Prognostic markers in node-negative breast cancer: a prospective study.Cytometry B Clin Cytom. 2004 May; 59(1):24-31.CB
Despite years of research, it is still unclear which women with node-negative (N-) breast cancer will need adjuvant chemotherapy and which women are being treated unnecessarily. Our goal was to determine which factors best predicted disease free survival (DFS) or cancer-specific overall survival (OS) and, therefore, select the correct patients for treatment. A total of 11 parameters were measured: estrogen receptor (ER), progesterone receptor (PR), age, race, ploidy status, %G0/G1 (% non-DNA synthesis), %S (% S-phase), cathepsin D status, size, stage, and histologic grade.
In this prospective study, we followed 556 N- patients diagnosed between 1991 and 1996. The tumors were 56% ER+, 51% PR+, 30% diploid, with a mean %S of 8.9%. The level of cathepsin D ranged from 0.50 to 155 pmol/mg of protein with a mean of 42.9 pmol/mg of protein. There were 87 recurrences (16%) and 72 cancer deaths (13%), with a median follow-up of 7.8 years. Ploidy status (p = 0.01), S-phase activity (p = 0.003), G1 phase activity (p = 0.02) and age (p = 0.01) were able to significantly predict DFS in a univariate manner. All of the measurable factors were significant or borderline significant in predicting OS in a univariate manner except for age, race, and ER status. In multivariate analysis with S-phase included, it was the only remaining factor in DFS and OS; with S-phase excluded, age and ploidy status remained as factors for DFS in stepwise regression, while PR, size, and cathepsin D were the remaining factors that predicted cancer-specific OS. The effect of adjuvant treatment on prognosis was also analyzed.

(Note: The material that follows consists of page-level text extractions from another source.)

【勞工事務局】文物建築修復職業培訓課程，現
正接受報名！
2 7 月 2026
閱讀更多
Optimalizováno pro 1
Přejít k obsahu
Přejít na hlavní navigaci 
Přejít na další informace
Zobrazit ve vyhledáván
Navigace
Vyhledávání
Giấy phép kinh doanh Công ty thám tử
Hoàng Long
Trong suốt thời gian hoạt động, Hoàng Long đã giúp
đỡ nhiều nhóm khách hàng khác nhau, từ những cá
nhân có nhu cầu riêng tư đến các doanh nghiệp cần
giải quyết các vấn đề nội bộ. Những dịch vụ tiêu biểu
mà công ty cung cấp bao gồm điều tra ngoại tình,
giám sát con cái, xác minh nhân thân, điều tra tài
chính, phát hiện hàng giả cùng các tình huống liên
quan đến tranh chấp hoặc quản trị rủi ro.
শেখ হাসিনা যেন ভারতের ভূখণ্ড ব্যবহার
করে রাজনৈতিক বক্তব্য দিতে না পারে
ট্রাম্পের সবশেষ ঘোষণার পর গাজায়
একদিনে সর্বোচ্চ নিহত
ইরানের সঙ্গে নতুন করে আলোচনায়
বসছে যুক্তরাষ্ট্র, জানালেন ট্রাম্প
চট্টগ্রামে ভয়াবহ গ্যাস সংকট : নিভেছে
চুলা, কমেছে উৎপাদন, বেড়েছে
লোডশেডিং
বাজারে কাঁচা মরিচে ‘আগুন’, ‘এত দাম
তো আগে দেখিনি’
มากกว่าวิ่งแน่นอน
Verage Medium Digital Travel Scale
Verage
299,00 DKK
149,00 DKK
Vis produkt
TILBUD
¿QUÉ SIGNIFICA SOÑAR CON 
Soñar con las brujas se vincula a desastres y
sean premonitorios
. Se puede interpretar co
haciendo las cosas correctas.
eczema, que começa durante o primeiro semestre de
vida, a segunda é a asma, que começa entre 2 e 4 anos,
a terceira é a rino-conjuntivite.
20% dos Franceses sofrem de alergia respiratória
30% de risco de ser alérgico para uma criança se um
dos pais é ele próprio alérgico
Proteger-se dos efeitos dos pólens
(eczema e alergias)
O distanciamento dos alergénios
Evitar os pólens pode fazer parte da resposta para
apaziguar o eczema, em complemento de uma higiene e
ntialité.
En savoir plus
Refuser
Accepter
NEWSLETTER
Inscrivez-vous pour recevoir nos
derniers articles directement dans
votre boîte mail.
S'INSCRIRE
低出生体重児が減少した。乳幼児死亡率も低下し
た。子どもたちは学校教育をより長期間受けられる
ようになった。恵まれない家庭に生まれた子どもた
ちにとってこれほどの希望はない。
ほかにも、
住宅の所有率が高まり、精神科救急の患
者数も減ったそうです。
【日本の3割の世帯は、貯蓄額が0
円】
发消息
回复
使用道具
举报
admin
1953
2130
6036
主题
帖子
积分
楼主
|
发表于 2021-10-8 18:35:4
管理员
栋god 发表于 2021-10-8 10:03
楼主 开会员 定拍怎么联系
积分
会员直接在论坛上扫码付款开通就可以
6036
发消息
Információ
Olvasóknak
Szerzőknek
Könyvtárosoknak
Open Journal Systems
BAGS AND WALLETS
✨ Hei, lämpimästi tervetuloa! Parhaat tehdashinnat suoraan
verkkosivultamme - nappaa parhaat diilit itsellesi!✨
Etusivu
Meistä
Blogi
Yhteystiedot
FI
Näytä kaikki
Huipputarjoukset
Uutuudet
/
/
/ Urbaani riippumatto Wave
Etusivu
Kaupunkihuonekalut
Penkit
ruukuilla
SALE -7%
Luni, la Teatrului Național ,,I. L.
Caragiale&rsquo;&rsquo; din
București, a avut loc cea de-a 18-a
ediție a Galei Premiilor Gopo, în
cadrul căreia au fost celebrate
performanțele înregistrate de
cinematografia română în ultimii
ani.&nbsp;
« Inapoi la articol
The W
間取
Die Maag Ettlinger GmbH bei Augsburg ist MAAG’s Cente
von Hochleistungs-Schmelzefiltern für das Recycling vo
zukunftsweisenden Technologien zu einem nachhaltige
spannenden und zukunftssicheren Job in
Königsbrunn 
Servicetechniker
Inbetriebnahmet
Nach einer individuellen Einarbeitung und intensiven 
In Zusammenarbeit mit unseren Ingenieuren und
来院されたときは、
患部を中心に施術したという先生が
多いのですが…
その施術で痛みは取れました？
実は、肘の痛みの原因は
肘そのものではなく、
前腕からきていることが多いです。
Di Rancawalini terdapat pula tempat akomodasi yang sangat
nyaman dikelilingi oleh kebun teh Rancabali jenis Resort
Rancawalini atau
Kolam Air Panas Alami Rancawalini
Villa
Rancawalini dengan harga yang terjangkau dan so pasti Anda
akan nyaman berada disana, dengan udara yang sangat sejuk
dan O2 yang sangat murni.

Both biochemical and clinical parameters have the potential to predict prognosis for N- breast cancer. In this large prospective clinical trial, with a median follow-up of 7.8 years, no individual marker adequately predicted the prognosis for an individual patient. %S activity was the best independent marker, but only 77% of the tumors provided this value. Subset analysis provided improved prognostication, but there were limits to its utility. These data represents a definitive study starting in 1991 and ending in 2002.